What needs to be done: Only the lines with "Belgrano" in the entries below belong in the answer; please copy them.

Raw data:
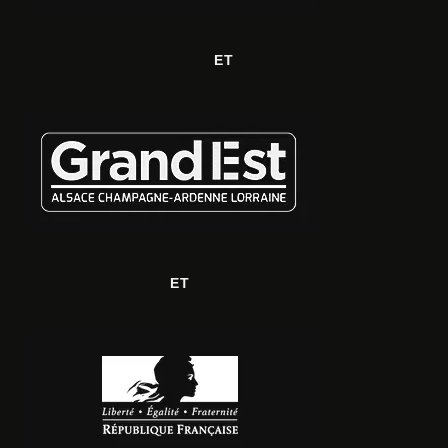
ET
ET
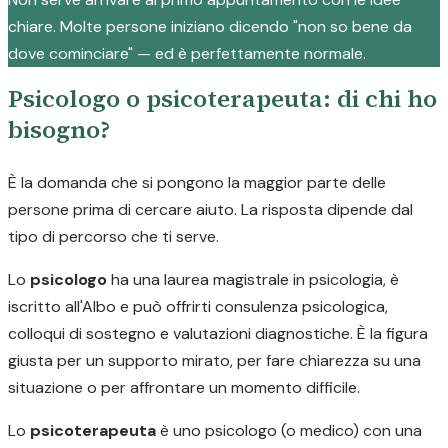
chiare. Molte persone iniziano dicendo "non so bene da
dove cominciare" — ed è perfettamente normale.
Psicologo o psicoterapeuta: di chi ho
bisogno?
È la domanda che si pongono la maggior parte delle
persone prima di cercare aiuto. La risposta dipende dal
tipo di percorso che ti serve.
Lo
psicologo
ha una laurea magistrale in psicologia, è
iscritto all'Albo e può offrirti consulenza psicologica,
colloqui di sostegno e valutazioni diagnostiche. È la figura
giusta per un supporto mirato, per fare chiarezza su una
situazione o per affrontare un momento difficile.
Lo
psicoterapeuta
è uno psicologo (o medico) con una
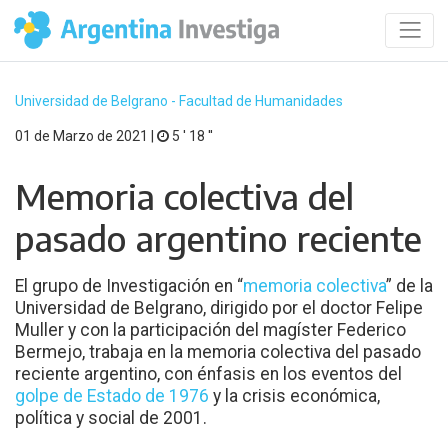
Universidad de Belgrano - Facultad de Humanidades
01 de Marzo de 2021 |
5 ′ 18 ′′
Memoria colectiva del
pasado argentino reciente
El grupo de Investigación en “
memoria colectiva
” de la
Universidad de Belgrano, dirigido por el doctor Felipe
Muller y con la participación del magíster Federico
Bermejo, trabaja en la memoria colectiva del pasado
reciente argentino, con énfasis en los eventos del
golpe de Estado de 1976
y la crisis económica,
política y social de 2001.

Exercise result:
Universidad de Belgrano - Facultad de Humanidades
Universidad de Belgrano, dirigido por el doctor Felipe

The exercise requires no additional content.